[Activity] Repeat the lines of the data that follow, please, starting at the first and stopping after the one with "This screenshot has".
————————
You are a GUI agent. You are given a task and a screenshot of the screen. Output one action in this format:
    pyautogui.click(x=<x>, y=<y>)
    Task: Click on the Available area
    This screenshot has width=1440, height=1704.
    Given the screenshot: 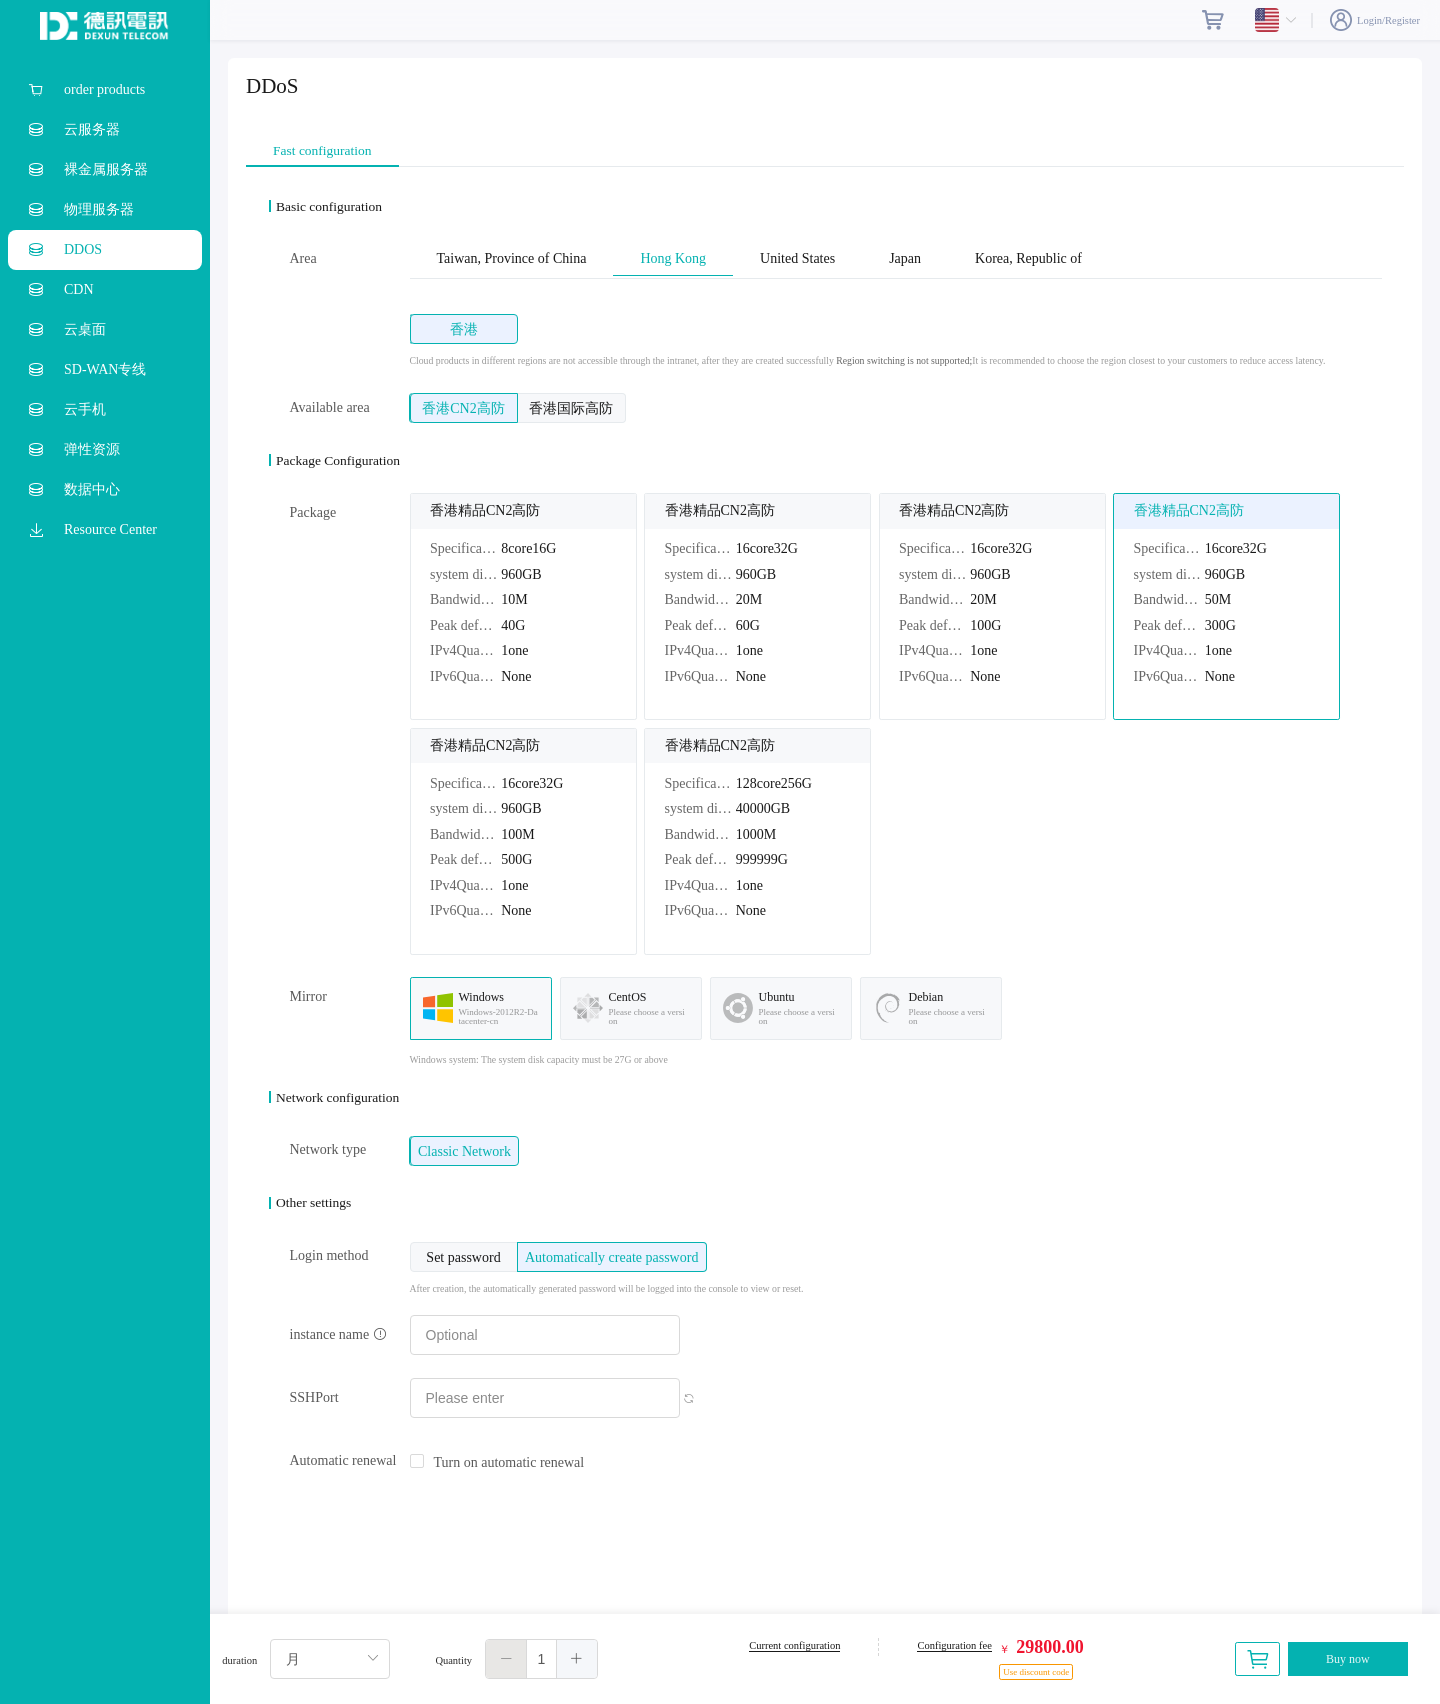 What is the action you would take?
    pyautogui.click(x=330, y=407)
————————
[Completed exercise]
You are a GUI agent. You are given a task and a screenshot of the screen. Output one action in this format:
    pyautogui.click(x=<x>, y=<y>)
    Task: Click on the Available area
    This screenshot has width=1440, height=1704.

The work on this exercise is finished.